(Source data begins)

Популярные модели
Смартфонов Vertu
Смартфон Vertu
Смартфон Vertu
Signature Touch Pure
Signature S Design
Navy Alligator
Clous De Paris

(Source data ends)

With the string "Signature" as the key, filter the data above and show the lines that match.

Signature Touch Pure
Signature S Design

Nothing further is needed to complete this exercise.